TASK DATA:
::::
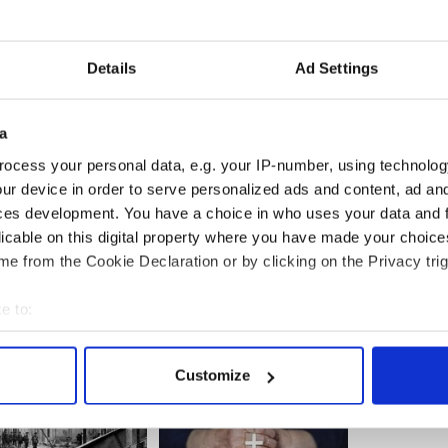
 are unlikely to fire him, will too.
d I would certainly let him or her go or deliver a
Details
Ad Settings
be a modicum of decency, a set of social rules that
tances, irrespective of who the president is,
a
em or decided to ignore them. His pathetic excuse
ocess your personal data, e.g. your IP-number, using technolog
 to ask a question doesn’t wash – in fact it is an
ur device in order to serve personalized ads and content, ad a
ces development. You have a choice in who uses your data and 
licable on this digital property where you have made your choic
e from the Cookie Declaration or by clicking on the Privacy trig
e to:
bout your geographical location which can be accurate to within 
 actively scanning it for specific characteristics (fingerprinting)
Customize
 personal data is processed and set your preferences in the
det
e content and ads, to provide social media features and to analy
::::
WORK ORDER: Output the records verbatim without pictures.

OUTPUT FOR THIS EXERCISE:
 are unlikely to fire him, will too.
d I would certainly let him or her go or deliver a
Details
Ad Settings
be a modicum of decency, a set of social rules that
tances, irrespective of who the president is,
a
em or decided to ignore them. His pathetic excuse
ocess your personal data, e.g. your IP-number, using technolog
 to ask a question doesn’t wash – in fact it is an
ur device in order to serve personalized ads and content, ad a
ces development. You have a choice in who uses your data and 
licable on this digital property where you have made your choic
e from the Cookie Declaration or by clicking on the Privacy trig
e to:
bout your geographical location which can be accurate to within 
 actively scanning it for specific characteristics (fingerprinting)
Customize
 personal data is processed and set your preferences in the
det
e content and ads, to provide social media features and to analy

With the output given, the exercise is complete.